My talk was followed by remarks from my dissertation advisor, Matthew Kirschenbaum, who himself defended one of the very first digital literature dissertations; we also had lots of time for audience discussion, as well as time for me to note some of the specific privileges I alluded to in the main talk (e.g. my working at a major, on-campus DH center since halfway through my master's degree; experience teaching myself technical skills; active interest in an alternative academic career). Unfortunately the microphone wasn't working, but I captured the following notes:

  • Matt emphasized that (despite what might be most entertaining to hear), there was no "backroom drama" to my dissertation: administration throughout my university was welcoming to our approach of presenting a succinct, clear explanation of the necessity of my methods and form.
  • Matt noted that language and expectations at the department level still expect written chapters (e.g. a departmental award asks that the any dissertations nominated for the prize be submitted as "an electronic copy of the whole dissertation in PDF form").
  • Audience question: My (Amanda's) dissertation was collaborative in terms of building on and recognizing others' code, but what about truly networked dissertations—dissertations that succeed as members of a group of dissertating researchers? One answer: The UVa Scholars' Lab Praxis Program (which supports a team of fellows through real collaborative work on a DH project) might be a place to look for such connected dissertation in the near future, especially since the program realistically allows team members to each focus on different DH roles that fit their interests and background.
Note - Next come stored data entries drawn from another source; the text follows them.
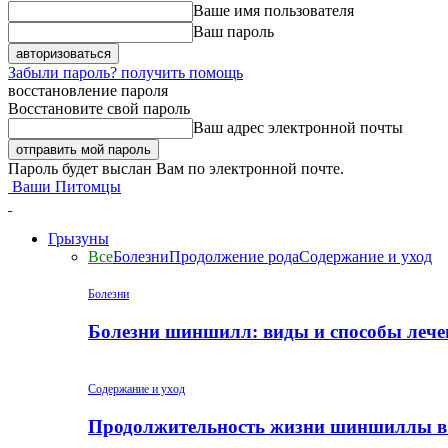
Ваше имя пользователя
Ваш пароль
Забыли пароль? получить помощь
восстановление пароля
Восстановите свой пароль
Ваш адрес электронной почты
Пароль будет выслан Вам по электронной почте.
Ваши Питомцы
Грызуны
Все
Болезни
Продолжение рода
Содержание и уход
Болезни
Болезни шиншилл: виды и способы лече
Содержание и уход
Продолжительность жизни шиншиллы в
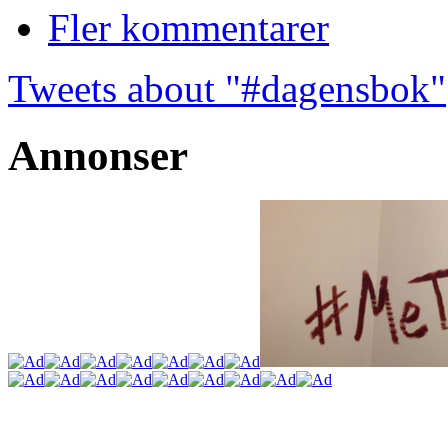
Fler kommentarer
Tweets about "#dagensbok"
Annonser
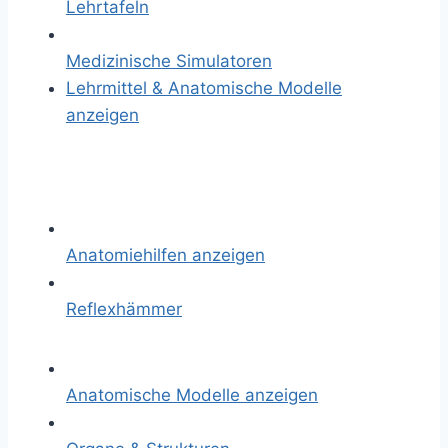
Lehrtafeln
Medizinische Simulatoren
Lehrmittel & Anatomische Modelle
anzeigen
Anatomiehilfen anzeigen
Reflexhämmer
Anatomische Modelle anzeigen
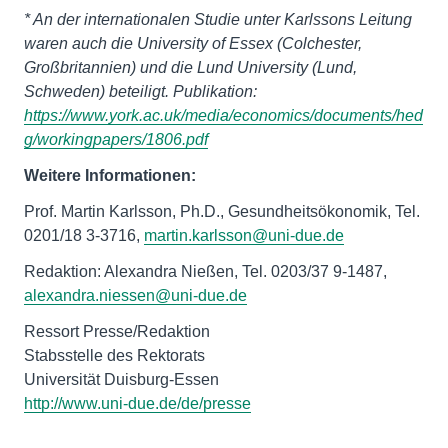
* An der internationalen Studie unter Karlssons Leitung
waren auch die University of Essex (Colchester,
Großbritannien) und die Lund University (Lund,
Schweden) beteiligt. Publikation:
https://www.york.ac.uk/media/economics/documents/hed
g/workingpapers/1806.pdf
Weitere Informationen:
Prof. Martin Karlsson, Ph.D., Gesundheitsökonomik, Tel.
0201/18 3-3716,
martin.karlsson@uni-due.de
Redaktion: Alexandra Nießen, Tel. 0203/37 9-1487,
alexandra.niessen@uni-due.de
Ressort Presse/Redaktion
Stabsstelle des Rektorats
http://www.uni-due.de/de/presse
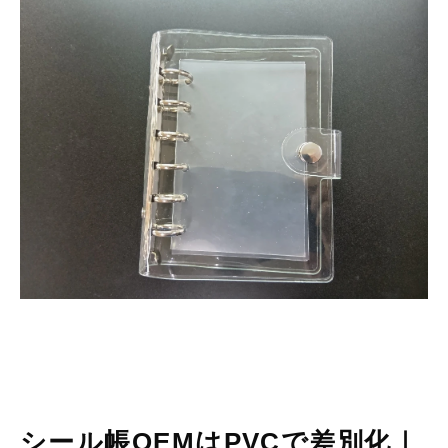
会社情報
シール帳OEMはPVCで差別化｜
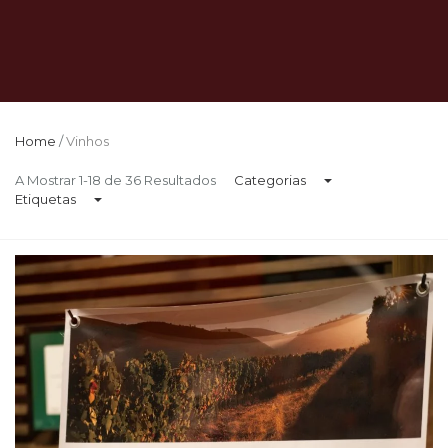
Home
/
Vinhos
A Mostrar 1-18 de 36 Resultados
Categorias
Etiquetas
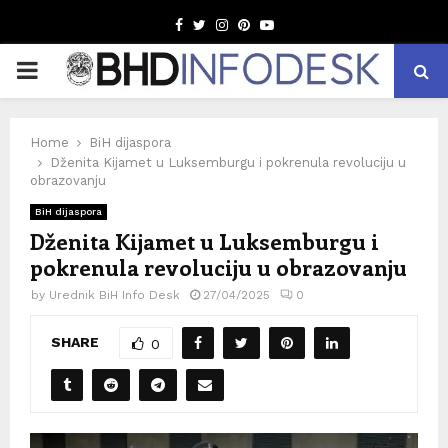
Facebook
Twitter
Instagram
Pinterest
Youtube
PRIMARY
MENU
Home
BiH dijaspora
Dženita Kijamet u Luksemburgu i pokrenula revoluciju u
obrazovanju
BiH dijaspora
Dženita Kijamet u Luksemburgu i
pokrenula revoluciju u obrazovanju
by
Urednik BiH Info Desk
27/04/2025
0
SHARE
0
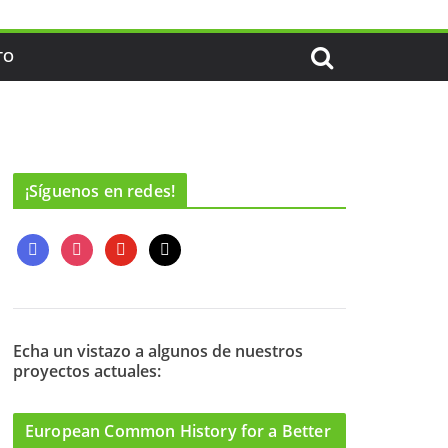
TO
¡Síguenos en redes!
f
i
y
m
a
n
o
a
c
s
u
i
e
t
t
l
b
a
u
o
g
b
Echa un vistazo a algunos de nuestros
proyectos actuales:
o
r
e
k
a
m
European Common History for a Better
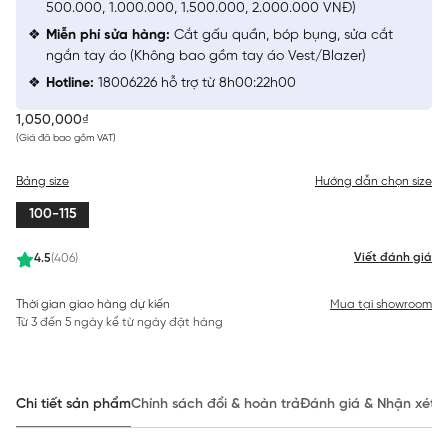
500.000, 1.000.000, 1.500.000, 2.000.000 VNĐ)
Miễn phí sửa hàng:
Cắt gấu quần, bóp bụng, sửa cắt
ngắn tay áo (Không bao gồm tay áo Vest/Blazer)
Hotline:
18006226 hỗ trợ từ 8h00:22h00
1,050,000₫
(Giá đã bao gồm VAT)
Bảng size
Hướng dẫn chọn size
100-115
Viết đánh giá
4.5
(406)
Thời gian giao hàng dự kiến
Mua tại showroom
Từ 3 đến 5 ngày kể từ ngày đặt hàng
Chi tiết sản phẩm
Chính sách đổi & hoàn trả
Đánh giá & Nhận xét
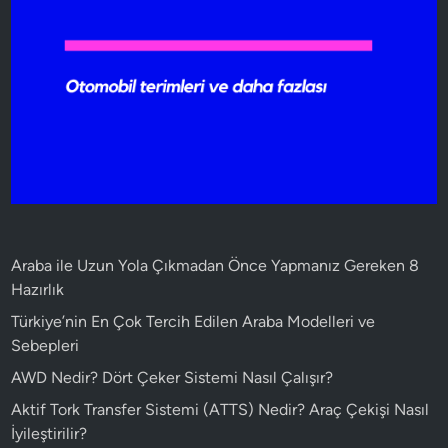
Araba ile Uzun Yola Çıkmadan Önce Yapmanız Gereken 8
Hazırlık
Türkiye’nin En Çok Tercih Edilen Araba Modelleri ve
Sebepleri
AWD Nedir? Dört Çeker Sistemi Nasıl Çalışır?
Aktif Tork Transfer Sistemi (ATTS) Nedir? Araç Çekişi Nasıl
İyileştirilir?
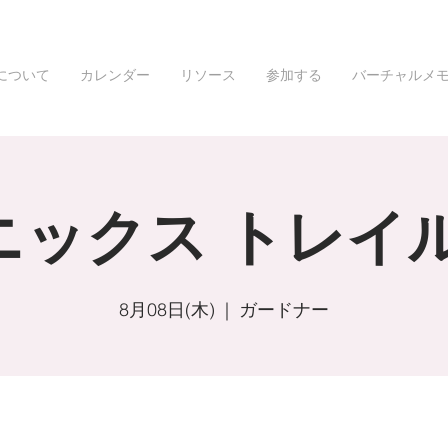
について
カレンダー
リソース
参加する
バーチャルメ
ニックス トレイル
8月08日(木)
  |  
ガードナー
  • Audience question: What is the responsibility of scholars who create public/participatory projects (like InfiniteUlysses.com) as their dissertation—should they be expected to maintain and build on this work through to the time of their tenure case? Should a failure to do so be a mark against their scholarship? One answer: Responsibility and care for the audience of your research should be marks in favor of your evaluated scholarship, especially for scholarship that is consciously public-serving. While keeping in mind that the emotional labor and capacity to support such projects can be difficult and requires certain privileges, having a plan in place for the longterm existence of your scholarship is an aspect of good research (even if that's "I'm being very public about this site only lasting online for one year and I'll post clear directions for users to export their work/data"...)
  • Audience question: How can libraries/university repositories help preserve digital humanities dissertations? (Some answers: Be aware that ProQuest will let you ingest things like web sites, code, and audio. But this is really the same problem that DH centers face with everyone project, and there's no one-size-fits-all answer with such experimental websites.)
  • Audience question: What can librarians do to support digital dissertations before and during the dissertation? One answer: serve as advocates and translators for students seeking to innovate, e.g. accompany students when they meet with their department to discuss their format, and help the student establish historical scholarly precedents for their work.